## What the exercise asks
The expected answer is a verbatim transcription of the lines below, beginning with the first and ending with the line that holds "hodnotu. Není v", without pictures.

[Collected data]
------------

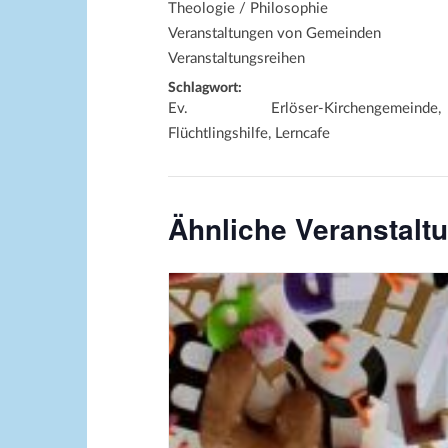
Theologie / Philosophie
Veranstaltungen von Gemeinden
Veranstaltungsreihen
Schlagwort:
Ev. Erlöser-Kirchengemeinde,
Flüchtlingshilfe, Lerncafe
Ähnliche Veranstalt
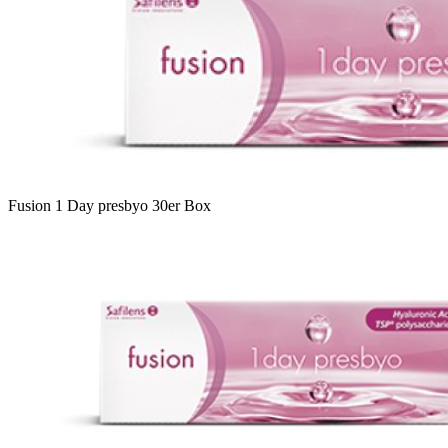
Fu­si­on 1 Day pres­byo 30er Box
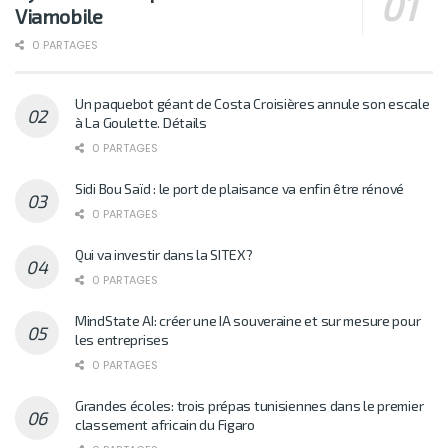
Viamobile
0 PARTAGES
Un paquebot géant de Costa Croisières annule son escale
à La Goulette. Détails
0 PARTAGES
Sidi Bou Saïd : le port de plaisance va enfin être rénové
0 PARTAGES
Qui va investir dans la SITEX?
0 PARTAGES
MindState AI: créer une IA souveraine et sur mesure pour
les entreprises
0 PARTAGES
Grandes écoles: trois prépas tunisiennes dans le premier
classement africain du Figaro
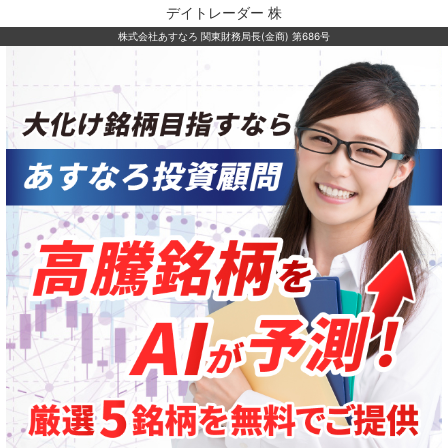
デイトレーダー 株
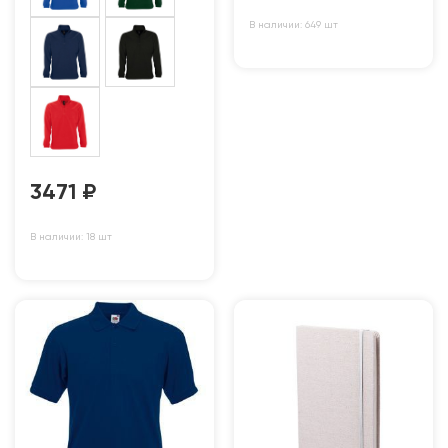
В наличии: 649 шт
3471
₽
В наличии: 18 шт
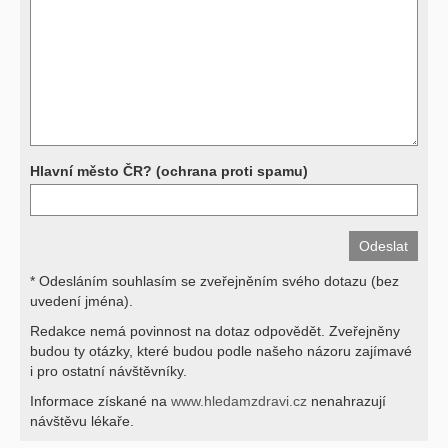
a bez znalosti klinického stavu nemají takřka žádnou výpovědní
hodnotu. Není v ničích silách na dálku bez vyšetření lékařem jen ze
závěrů přístrojových a laboratorních testů stanovit diagnózu. Se
svými dotazy na interpretaci výsledků se proto prosím obracejte na
své lékaře.
Děkujeme za pochopení
Hlavní město ČR? (ochrana proti spamu)
* Odesláním souhlasím se zveřejněním svého dotazu (bez
uvedení jména).
Redakce nemá povinnost na dotaz odpovědět. Zveřejněny
budou ty otázky, které budou podle našeho názoru zajímavé
i pro ostatní návštěvníky.
Informace získané na
www.hledamzdravi.cz
nenahrazují
návštěvu lékaře.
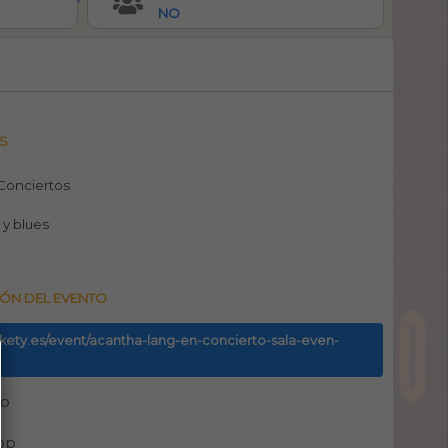
NO
S
 Conciertos
l y blues
ÓN DEL EVENTO
ickety.es/event/acantha-lang-en-concierto-sala-even-
no
pp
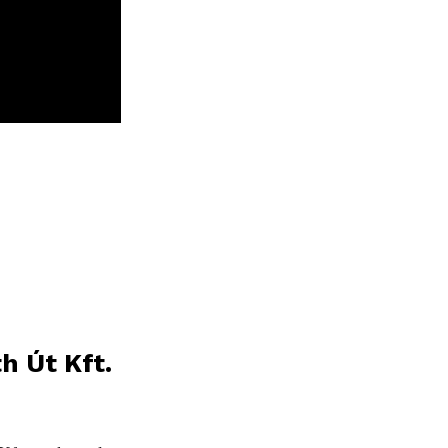
h Út Kft.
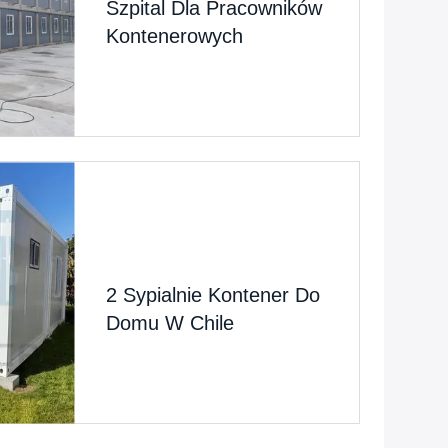
Szpital Dla Pracowników
Kontenerowych
2 Sypialnie Kontener Do
Domu W Chile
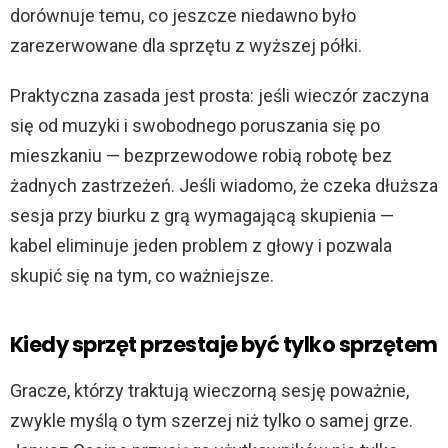
dorównuje temu, co jeszcze niedawno było
zarezerwowane dla sprzętu z wyższej półki.
Praktyczna zasada jest prosta: jeśli wieczór zaczyna
się od muzyki i swobodnego poruszania się po
mieszkaniu — bezprzewodowe robią robotę bez
żadnych zastrzeżeń. Jeśli wiadomo, że czeka dłuższa
sesja przy biurku z grą wymagającą skupienia —
kabel eliminuje jeden problem z głowy i pozwala
skupić się na tym, co ważniejsze.
Kiedy sprzęt przestaje być tylko sprzętem
Gracze, którzy traktują wieczorną sesję poważnie,
zwykle myślą o tym szerzej niż tylko o samej grze.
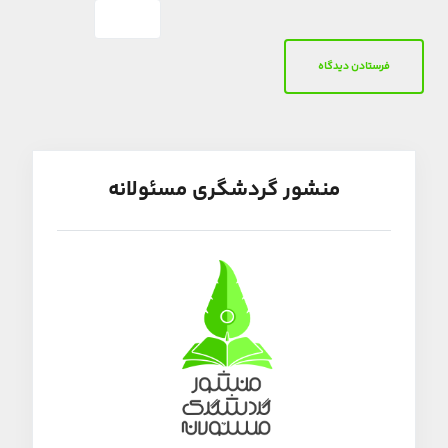
منشور گردشگری مسئولانه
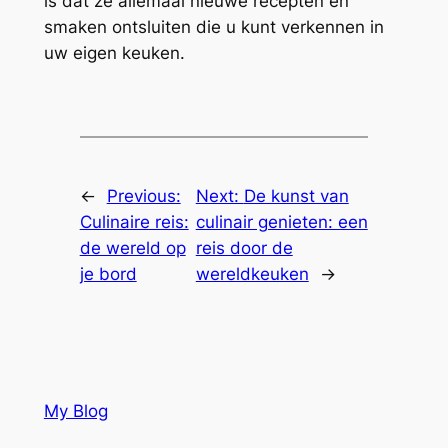
is dat ze allemaal nieuwe recepten en
smaken ontsluiten die u kunt verkennen in
uw eigen keuken.
←
Previous:
Next:
De kunst van
Culinaire reis:
culinair genieten: een
de wereld op
reis door de
je bord
wereldkeuken
→
My Blog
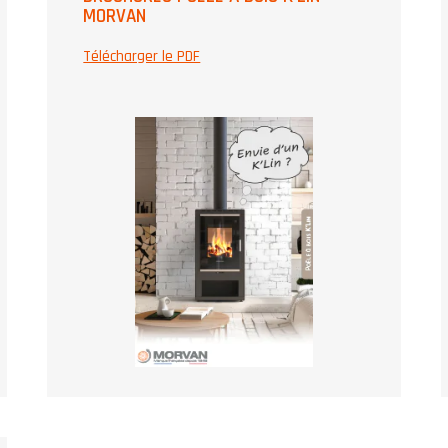
MORVAN
Télécharger le PDF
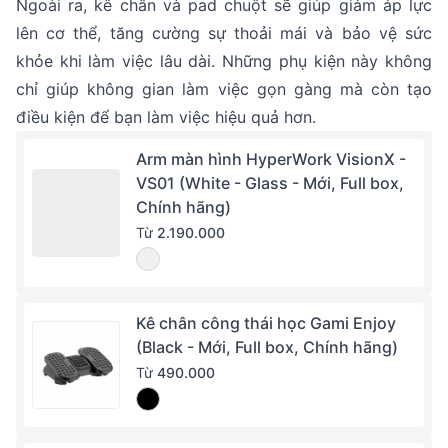
Ngoài ra, kê chân và pad chuột sẽ giúp giảm áp lực
lên cơ thể, tăng cường sự thoải mái và bảo vệ sức
khỏe khi làm việc lâu dài. Những phụ kiện này không
chỉ giúp không gian làm việc gọn gàng mà còn tạo
điều kiện để bạn làm việc hiệu quả hơn.
Arm màn hình HyperWork VisionX -
VS01 (White - Glass - Mới, Full box,
Chính hãng)
Từ
2.190.000
Kê chân công thái học Gami Enjoy
(Black - Mới, Full box, Chính hãng)
Từ
490.000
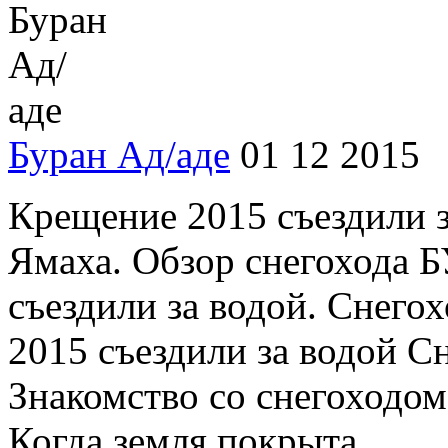
Буран Ад/аде
01 12 2015
Крещение 2015 съездили з
Ямаха. Обзор снегохода 
съездили за водой. Снего
2015 съездили за водой С
Знакомство со снегоходом
Когда земля покрыта ...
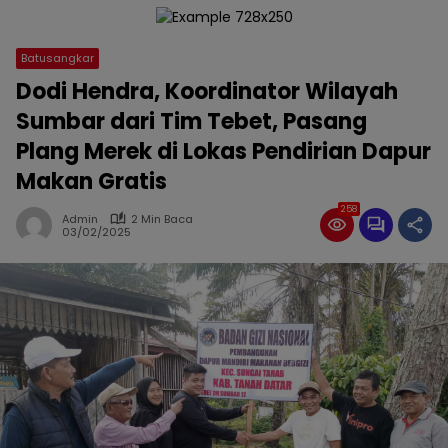
Batusangkar
Dodi Hendra, Koordinator Wilayah
Sumbar dari Tim Tebet, Pasang
Plang Merek di Lokas Pendirian Dapur
Makan Gratis
258
Admin
2 Min Baca
03/02/2025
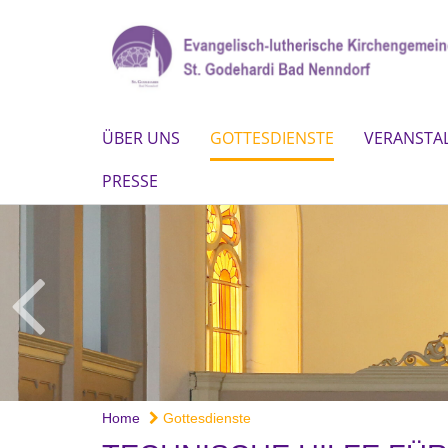
ÜBER UNS
GOTTESDIENSTE
VERANSTA
PRESSE
Home
Gottesdienste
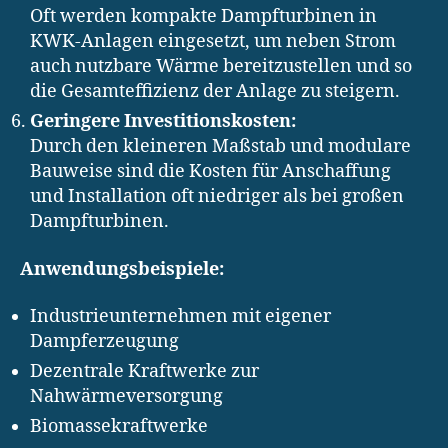
Oft werden kompakte Dampfturbinen in
KWK-Anlagen eingesetzt, um neben Strom
auch nutzbare Wärme bereitzustellen und so
die Gesamteffizienz der Anlage zu steigern.
Geringere Investitionskosten:
Durch den kleineren Maßstab und modulare
Bauweise sind die Kosten für Anschaffung
und Installation oft niedriger als bei großen
Dampfturbinen.
Anwendungsbeispiele:
Industrieunternehmen mit eigener
Dampferzeugung
Dezentrale Kraftwerke zur
Nahwärmeversorgung
Biomassekraftwerke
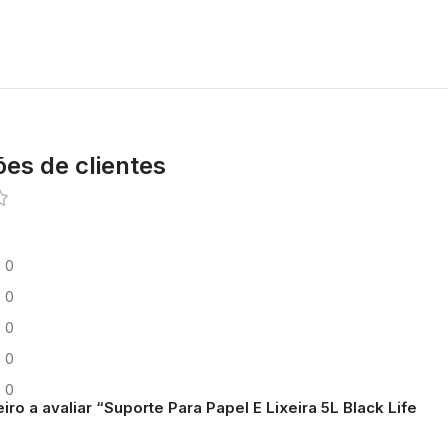
ões de clientes
0
0
0
0
0
iro a avaliar “Suporte Para Papel E Lixeira 5L Black Life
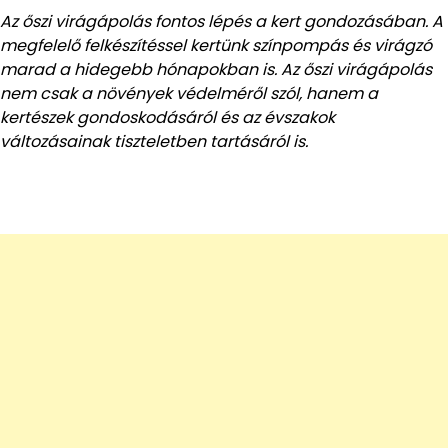
Az őszi virágápolás fontos lépés a kert gondozásában. A
megfelelő felkészítéssel kertünk színpompás és virágzó
marad a hidegebb hónapokban is. Az őszi virágápolás
nem csak a növények védelméről szól, hanem a
kertészek gondoskodásáról és az évszakok
változásainak tiszteletben tartásáról is.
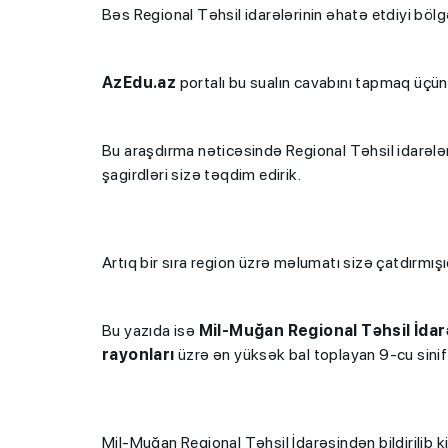
Bəs Regional Təhsil idarələrinin əhatə etdiyi bölg
AzEdu.az
portalı bu sualın cavabını tapmaq üçün
Bu araşdırma nəticəsində Regional Təhsil idarələr
şagirdləri sizə təqdim edirik.
Artıq bir sıra region üzrə məlumatı sizə çatdırmışı
Bu yazıda isə
Mil-Muğan Regional Təhsil İdar
rayonları
üzrə ən yüksək bal toplayan 9-cu sinif ş
Mil-Muğan Regional Təhsil İdarəsindən
bildirilib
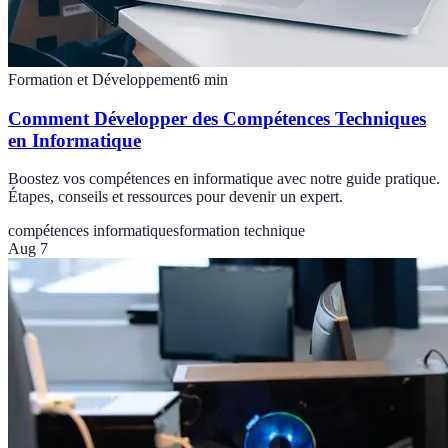
Formation et Développement
6
min
Comment Développer des Compétences Techniques
en Informatique
Boostez vos compétences en informatique avec notre guide pratique.
Étapes, conseils et ressources pour devenir un expert.
compétences informatiques
formation technique
Aug 7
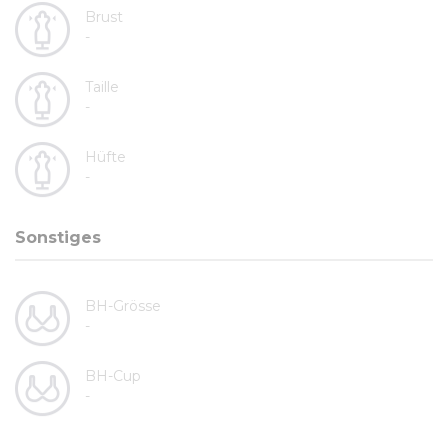
Brust
-
Taille
-
Hüfte
-
Sonstiges
BH-Grösse
-
BH-Cup
-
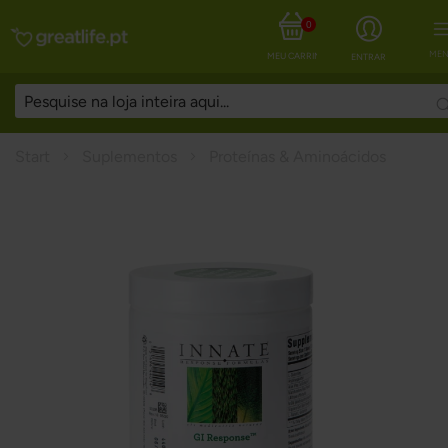
0
MEN
MEU CARRINHO
ENTRAR
Start
Suplementos
Proteínas & Aminoácidos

------------

## Solution for this exercise
Theologie / Philosophie
Veranstaltungen von Gemeinden
Veranstaltungsreihen
Schlagwort:
Ev. Erlöser-Kirchengemeinde,
Flüchtlingshilfe, Lerncafe
Ähnliche Veranstalt
Fu­si­on 1 Day pres­byo 30er Box
Viamobile
0 PARTAGES
Un paquebot géant de Costa Croisières annule son escale
à La Goulette. Détails
0 PARTAGES
Sidi Bou Saïd : le port de plaisance va enfin être rénové
0 PARTAGES
Qui va investir dans la SITEX?
0 PARTAGES
MindState AI: créer une IA souveraine et sur mesure pour
les entreprises
0 PARTAGES
Grandes écoles: trois prépas tunisiennes dans le premier
classement africain du Figaro
デイトレーダー 株
В наличии: 649 шт
3471
₽
В наличии: 18 шт
a bez znalosti klinického stavu nemají takřka žádnou výpovědní
hodnotu. Není v ničích silách na dálku bez vyšetření lékařem jen ze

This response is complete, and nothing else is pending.